Eventually, after making the regression model, a numerical optimization method by desirability function was implied to optimize the response. The graph in Fig. 6 indicates how individual factors in each column influence the response while the other factors are held constant. The values between high and low values optimal parametric setting were recommended by the minitab 16 software to obtain the most suitable responses. D is the composite desirability and d is the individual desirability. The maximum values for D and d are 1.0000 (Myers and Montgomery 1995). Figure 6 shows values for D and d in optimal conditions as 1.0000, confirming that the model proposed is suitable.

Fig. 6
figure 6

Recommended input variables to achieve optimal response

In the recommended optimal model (see Fig. 6), parametric settings of dextran concentration of 2.09 g/l, medium volume of 52.5/250 ml flask and inoculum age of 80.5 h, were set. The response for this set of values for dextranase enzyme production with desirability of 1.0000 was 438.72 U/ml.

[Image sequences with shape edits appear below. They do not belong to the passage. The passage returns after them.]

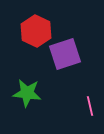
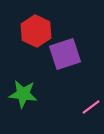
green star: moved 4 px left, 1 px down
pink line: moved 1 px right, 1 px down; rotated 66 degrees clockwise
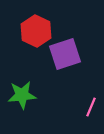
green star: moved 1 px left, 1 px down; rotated 12 degrees counterclockwise
pink line: rotated 30 degrees counterclockwise
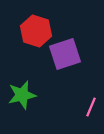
red hexagon: rotated 8 degrees counterclockwise
green star: rotated 8 degrees counterclockwise
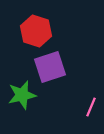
purple square: moved 15 px left, 13 px down
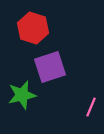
red hexagon: moved 3 px left, 3 px up
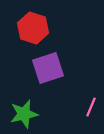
purple square: moved 2 px left, 1 px down
green star: moved 2 px right, 19 px down
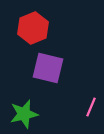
red hexagon: rotated 20 degrees clockwise
purple square: rotated 32 degrees clockwise
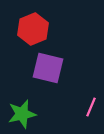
red hexagon: moved 1 px down
green star: moved 2 px left
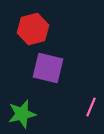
red hexagon: rotated 8 degrees clockwise
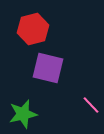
pink line: moved 2 px up; rotated 66 degrees counterclockwise
green star: moved 1 px right
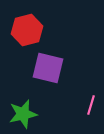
red hexagon: moved 6 px left, 1 px down
pink line: rotated 60 degrees clockwise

Therefore, the predicted optimum condition was verified experimentally and compared with the predicted data. The measured dextranase activity was 440 U/ml higher than many fungi which synthesizes dextranase including Penicillium funiculosum, P. notatum, Fusarium moniliforme, Aspergillus carneus (Abdel-Naby et al. 1999; Fukumoto et al. 1971; Pleszczynska et al. 1997; Hiraoka et al. 1972; Simonson et al. 1975). The verification revealed a high degree of accuracy of the model of more than 96.7 %, indicating the model validation under the tested conditions. Therefore, this Aspergillus flocculosus EU NRC strain is of interest for further studies.

Conclusion

The reported fungus could be used for industrial production of dextranase as it is a non-pathogenic strain which grows at mild conditions and produces extracellular, highly substrate-specific dextranase for the removal of dextran contamination. In this work, Plackett–Burman design was used to determine the relative importance of medium conditions for dextranase production. Among the variables, dextran, medium volume and inoculum age were found to be the most significant variables. From further optimization studies, the optimized values of the variables for maximum dextranase production were as follows: dextran concentration of 2.09 g/l, medium volume of 52.5/250 ml flask and inoculum age of 80.5 h. The maximum production of dextranase was obtained under the optimized media 440 (U/ml). The results show a close concordance between the predicted and the experimental run. These results may provide an important basis for industrial applications.